2016年04月29日 17時21分55秒 | 医科・歯科・介護
埼玉の特養ホーム

読売新聞2016年4月28日
 埼玉県春日部市銚子口の特別養護老人ホーム施設「あすなろの郷」で3月下旬、女性入居者(当時101歳)が死亡した際、医師が不在だったにもかかわらず、施設で老衰の死亡診断書を作成していたことが27日、県などへの取材でわかった。
 施設の嘱託医は、事前に日付を空欄にした死亡診断書を施設に渡していたという。
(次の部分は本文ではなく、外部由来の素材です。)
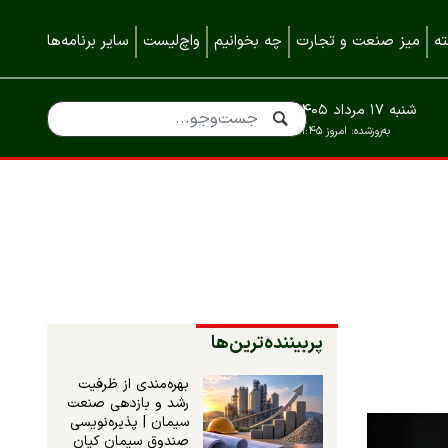
ه
میز صنعت و تجارت
چه بخوانیم
واچ‌لیست
سایر برنامه‌ها
شنبه ۱۷ مرداد ۱۴۰۵
به‌روزشده:
امروز ۱۱:۴۵
پربیننده‌ترین‌ها
بهره‌مندی از ظرفیت
رشد و بازدهی صنعت
سیمان | پذیره‌نویسی
صندوق سیمان کیان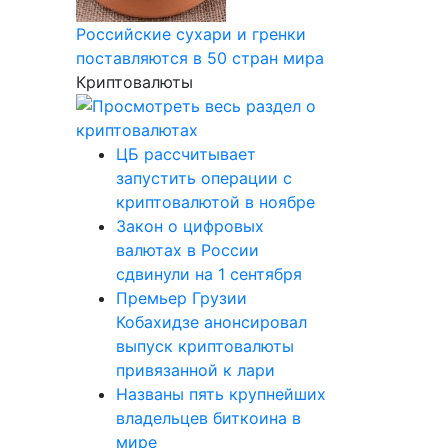
Российские сухари и гренки
поставляются в 50 стран мира
Криптовалюты
ЦБ рассчитывает
запустить операции с
криптовалютой в ноябре
Закон о цифровых
валютах в России
сдвинули на 1 сентября
Премьер Грузии
Кобахидзе анонсировал
выпуск криптовалюты
привязанной к лари
Названы пять крупнейших
владельцев биткоина в
мире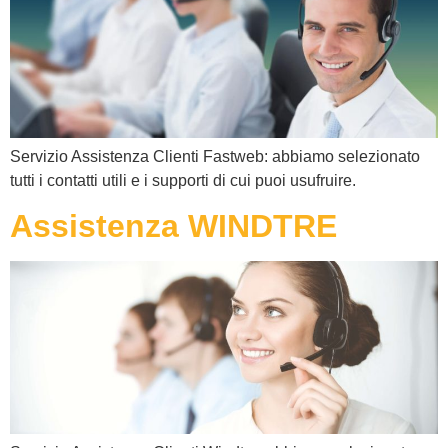
Servizio Assistenza Clienti Fastweb: abbiamo selezionato
tutti i contatti utili e i supporti di cui puoi usufruire.
Assistenza WINDTRE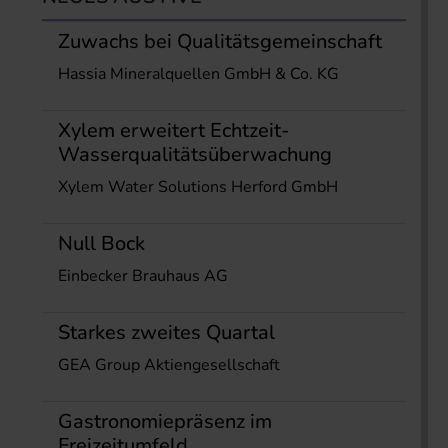
Zuwachs bei Qualitätsgemeinschaft
Hassia Mineralquellen GmbH & Co. KG
Xylem erweitert Echtzeit-
Wasserqualitätsüberwachung
Xylem Water Solutions Herford GmbH
Null Bock
Einbecker Brauhaus AG
Starkes zweites Quartal
GEA Group Aktiengesellschaft
Gastronomiepräsenz im
Freizeitumfeld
県は26日に施設の立ち入り検査を実施して調査しており、医師らの行為が医師法に抵触する可能性があるとみて、県警にも報告する。
 県などによると、死亡した女性入居者は、3月18日に危篤状態に陥った。嘱託医は19日から旅行の予定が入っており、死因を「老衰」と記載して署名し、日付を空欄にした死亡診断書を作成して、施設に預けた。
 20日に女性が死亡し、施設職員が嘱託医に連絡を取ったが、施設に戻れなかったため、看護師が死亡診断書の死亡年月日と発行年月日を記入した。診断書は遺族に渡されたという。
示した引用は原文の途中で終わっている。